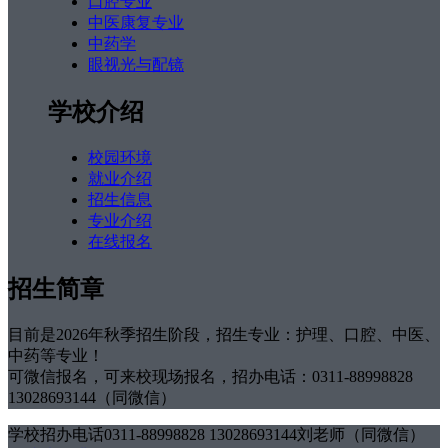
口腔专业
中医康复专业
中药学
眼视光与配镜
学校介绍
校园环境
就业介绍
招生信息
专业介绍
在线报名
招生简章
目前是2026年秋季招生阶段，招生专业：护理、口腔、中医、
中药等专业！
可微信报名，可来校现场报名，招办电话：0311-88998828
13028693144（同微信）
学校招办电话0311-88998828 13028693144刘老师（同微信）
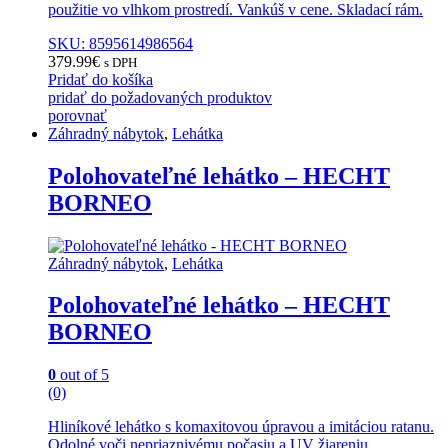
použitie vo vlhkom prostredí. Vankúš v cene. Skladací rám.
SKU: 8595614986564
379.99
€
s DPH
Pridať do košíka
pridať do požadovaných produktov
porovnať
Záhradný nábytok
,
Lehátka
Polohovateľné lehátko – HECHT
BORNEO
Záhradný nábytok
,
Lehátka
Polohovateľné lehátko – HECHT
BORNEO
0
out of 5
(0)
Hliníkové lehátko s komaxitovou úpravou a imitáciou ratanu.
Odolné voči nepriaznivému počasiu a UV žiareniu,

» Directions for this task:
Only the pictures are to be dropped; return everything else in the listing exactly.

» Answer for the task:
口腔专业
中医康复专业
中药学
眼视光与配镜
学校介绍
校园环境
就业介绍
招生信息
专业介绍
在线报名
招生简章
目前是2026年秋季招生阶段，招生专业：护理、口腔、中医、
中药等专业！
可微信报名，可来校现场报名，招办电话：0311-88998828
13028693144（同微信）
学校招办电话0311-88998828 13028693144刘老师（同微信）
použitie vo vlhkom prostredí. Vankúš v cene. Skladací rám.
SKU: 8595614986564
379.99
€
s DPH
Pridať do košíka
pridať do požadovaných produktov
porovnať
Záhradný nábytok
,
Lehátka
Polohovateľné lehátko – HECHT
BORNEO
Záhradný nábytok
,
Lehátka
Polohovateľné lehátko – HECHT
BORNEO
0
out of 5
(0)
Hliníkové lehátko s komaxitovou úpravou a imitáciou ratanu.
Odolné voči nepriaznivému počasiu a UV žiareniu,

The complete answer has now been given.